More than Money

One of the central problems with so much of the aid given to the poor today, whether it be that given to third world countries or to individuals, is that it lacks any transformative power. Money given without gospel care is like the old comparison of fish given without teaching anyone how to catch their own. Once the thing is eaten, nothing remains. Give another and another and soon no one will be inclined to ever learn. Aspirin helps remove pain but it does not heal the wound.

Thomas Chalmers was rector of St. John’s Parish in Glasgow in the early 19th century as well as chair of Philosophy at St. Andrews. He fought indiscriminate aid given by the state because it didn’t cure poverty but rather perpetuated it. The solution was not less money necessarily, but given with much more.
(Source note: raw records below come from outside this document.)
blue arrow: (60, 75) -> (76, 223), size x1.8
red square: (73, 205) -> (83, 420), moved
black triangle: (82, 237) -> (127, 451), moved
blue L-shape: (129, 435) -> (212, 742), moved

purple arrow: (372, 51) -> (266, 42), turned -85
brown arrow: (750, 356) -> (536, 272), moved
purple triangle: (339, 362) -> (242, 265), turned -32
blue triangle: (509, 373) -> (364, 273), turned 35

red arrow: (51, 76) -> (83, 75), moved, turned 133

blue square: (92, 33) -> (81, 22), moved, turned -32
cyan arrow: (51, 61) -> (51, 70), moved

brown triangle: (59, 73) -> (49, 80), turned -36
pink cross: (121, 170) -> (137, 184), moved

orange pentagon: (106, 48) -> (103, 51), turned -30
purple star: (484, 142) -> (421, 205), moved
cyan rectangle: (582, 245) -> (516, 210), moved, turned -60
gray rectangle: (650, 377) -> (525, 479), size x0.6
First, Chalmers insisted on a distinction between pauperism (a state of unnecessary dependence, characterized by intellectual lassitude and spiritual malaise) and poverty. Second, he argued that legal or statutory relief tended to pauperize because it removed the need for self-help and discipline. Third, he stressed the biblical obligation of the better-off to become personally involved with the poor. Fourth, he argued that those who were poor because of their own failings needed to indicate a willingness to change modes of thinking or acting that were dragging them down; if they did not, those who wished to help were to step away for a time, renew the offer, and be willing to step away again for a time if hearts had not changed.
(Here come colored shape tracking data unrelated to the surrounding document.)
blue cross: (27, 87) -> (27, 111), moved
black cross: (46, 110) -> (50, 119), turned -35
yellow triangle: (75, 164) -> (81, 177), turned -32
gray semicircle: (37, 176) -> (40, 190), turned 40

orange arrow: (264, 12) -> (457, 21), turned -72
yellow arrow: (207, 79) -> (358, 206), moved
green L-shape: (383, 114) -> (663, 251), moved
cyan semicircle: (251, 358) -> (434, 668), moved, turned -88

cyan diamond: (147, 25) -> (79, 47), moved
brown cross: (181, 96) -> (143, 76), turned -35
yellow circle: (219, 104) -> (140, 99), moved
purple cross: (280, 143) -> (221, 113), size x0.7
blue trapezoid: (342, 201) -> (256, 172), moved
Chalmers lost the political battle in Glasgow generally but gained permission to try his alternative plan in a specially created ten thousand-person district–an early enterprise zone–officially titled the Parish of St. John. Chalmers said he would meet the expenses of all needed relief in the district, one of the poorest in Glasgow, by asking parishioners for donations. His only stipulation was that state authorities and others who wanted to give indiscriminately agree to stay out. They did, and Chalmers divided his parish into twenty-five districts, putting a deacon in charge of each. When anyone asked for relief, the appropriate deacon investigated in order “to discriminate and beneficially assist the really necessitous and deserving poor. . . .

The result was extraordinary. Chalmers’ Sunday evening church collections for deaconal purposes increased, for givers were confident that the funds would be used wisely. The cost of relief also dropped as better-off church members used personal counseling and established savings banks and work exchanges to “foster amongst the poor the habits of industry, providence, frugality, saving and honest desire to rise in the world, and simple dependence on their own exertions.”  (The Tragedy of American Compassion, Olasky, 24-25)
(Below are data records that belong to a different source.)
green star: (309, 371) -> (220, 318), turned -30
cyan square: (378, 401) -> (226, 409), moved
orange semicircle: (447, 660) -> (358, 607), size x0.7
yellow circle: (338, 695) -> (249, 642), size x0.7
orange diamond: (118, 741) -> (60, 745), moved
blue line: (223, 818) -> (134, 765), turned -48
This sort of poverty relief is as necessary as it is difficult. The deacons over every district in the parish worked closely with the elders in the church, men qualified to be officers, bringing not just aid but there own lives to the deserving and undeserving poor. This approached was described as Christian in its severities and its generosities, liberal to the deserving poor and encouraging to the wasteful, Chalmers claimed his success resulted from God’s blessings and man’s management. He didn’t set out to simply take care of struggling church members but everyone in the districts, the majority of which were not Christians. Only the church could provide such a wholistic solution to the problems of poverty, and the call to minister to the hurting would be felt by every parish member.